Há nove mil projetos de agricultores, entre prémios de instalação e investimento, num esforço global de 1,1 mil milhões de euros. Do lado dos jovens agricultores, há 640 milhões de euros de compromissos. Portugal está também a aproximar-se da média europeia em termos de  exploração de áreas. Dos 13 hectares passou-se para os 22 hectares. O setor é inclusivo em termos de género. Cerca de 40% dos jovens agricultores são mulheres. O setor dos frescos já exporta mil milhões de euros por ano e prevê duplicar o valor até 2020.

Que apoios comunitários terão os agricultores nos próximos tempos? Quais os montantes? Em que áreas?
Os agricultores têm, para a parte do programa de desenvolvimento rural (não estou a falar dos subsídios diretos), cerca de 4 mil milhões de euros, que são os subsídios veiculados através do Programa de Desenvolvimento Rural, o PDR 2020. Estes apoios estão divididos, não por áreas culturais, por assim dizer, mas por grandes linhas: apoio ao investimento produtivo nas explorações, portanto na exploração primária, e apoio à agroindústria. São duas medidas que entraram em vigor e começaram a receber candidaturas já no dia 15 de novembro. De referir ainda o apoio aos jovens agricultores, que está para breve, e os apoios a um conjunto de medidas complementares de subsídios para a agricultura biológica, para as agroambientais, apoio às zonas desfavorecidas e às raças autóctones (caso da pecuária). Depois há os apoios ao regadio, à promoção do uso eficiente da água, ao aconselhamento agrícola, à promoção da concentração da produção e, portanto, às organizações de produtores. Uma medida muito relevante, e que entra pela primeira vez no programa de desenvolvimento rural, é a do sistema dos seguros agrícolas. Como vê, são medidas abrangentes, e não focadas em setores específicos.

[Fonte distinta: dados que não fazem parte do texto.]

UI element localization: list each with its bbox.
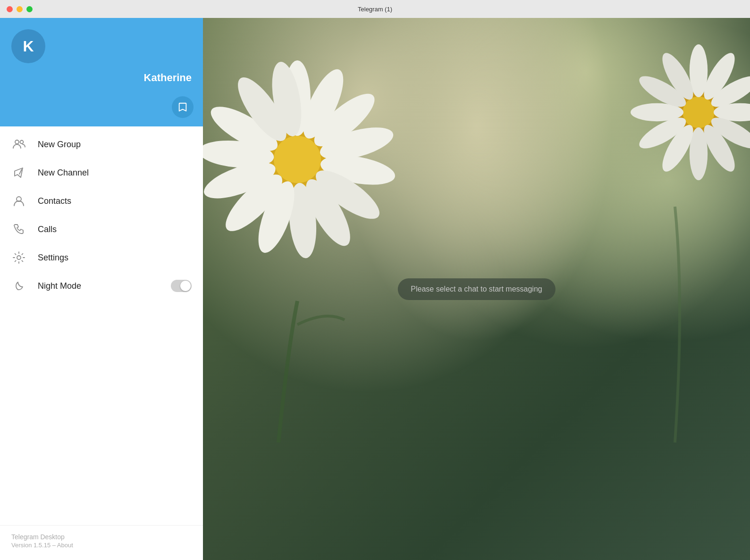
chat-prompt: Please select a chat to start messaging <box>397 278 555 300</box>
saved-messages-button[interactable] <box>172 96 194 118</box>
menu-item-settings[interactable]: Settings <box>0 243 203 272</box>
avatar[interactable]: K <box>11 29 45 63</box>
svg-point-3 <box>17 256 21 259</box>
close-button[interactable] <box>7 6 13 12</box>
menu-item-new-group[interactable]: New Group <box>0 130 203 159</box>
settings-icon <box>11 250 26 265</box>
menu-item-new-channel[interactable]: New Channel <box>0 159 203 187</box>
night-mode-label: Night Mode <box>38 281 160 291</box>
titlebar: Telegram (1) <box>0 0 750 18</box>
minimize-button[interactable] <box>17 6 23 12</box>
night-mode-toggle[interactable] <box>171 280 192 292</box>
group-icon <box>11 137 26 152</box>
sidebar-footer: Telegram Desktop Version 1.5.15 – About <box>0 525 203 560</box>
version-info: Version 1.5.15 – About <box>11 542 192 549</box>
window-controls <box>7 6 33 12</box>
window-title: Telegram (1) <box>358 6 392 13</box>
settings-label: Settings <box>38 253 68 263</box>
new-group-label: New Group <box>38 140 81 150</box>
app-container: K Katherine <box>0 18 750 560</box>
app-name: Telegram Desktop <box>11 533 192 541</box>
svg-point-1 <box>20 141 24 144</box>
profile-header: K Katherine <box>0 18 203 126</box>
new-channel-label: New Channel <box>38 168 89 178</box>
svg-point-0 <box>15 140 19 144</box>
maximize-button[interactable] <box>26 6 33 12</box>
menu-item-contacts[interactable]: Contacts <box>0 187 203 215</box>
contacts-icon <box>11 193 26 209</box>
main-content: Please select a chat to start messaging <box>203 18 750 560</box>
menu-item-calls[interactable]: Calls <box>0 215 203 243</box>
sidebar: K Katherine <box>0 18 203 560</box>
channel-icon <box>11 165 26 180</box>
night-mode-icon <box>11 278 26 293</box>
menu: New Group New Channel <box>0 126 203 525</box>
toggle-knob <box>180 281 191 291</box>
bookmark-icon <box>177 102 188 112</box>
calls-label: Calls <box>38 225 57 234</box>
menu-item-night-mode[interactable]: Night Mode <box>0 272 203 300</box>
contacts-label: Contacts <box>38 196 71 206</box>
calls-icon <box>11 222 26 237</box>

Disse recentemente que a reforma da fiscalidade verde inclui medidas positivas para dar um impulso também ao investimento na floresta. Quais são?
Temos procurado dar sinais significativos ao nível da fiscalidade. No OE, conseguimos introduzir, pela primeira vez, o IVA forfetário para os agricultores que estão em regime de isenção de IVA. No ano passado, conseguimos introduzir uma medida ao nível das amortizações e depreciações na reforma do IRC que já é positiva e, este ano, aproveitámos a fiscalidade verde, oferecendo incentivos e benefícios fiscais para o investimento na floresta. Isto funciona, por exemplo, ao nível do IRS, permitindo adequar o rendimento do corte de um povoamento florestal àquilo que são vários anos de rendimento e não a um único ano, o que, naturalmente, penaliza o proprietário. De facto, promover a floresta é promover uma economia mais verde em Portugal.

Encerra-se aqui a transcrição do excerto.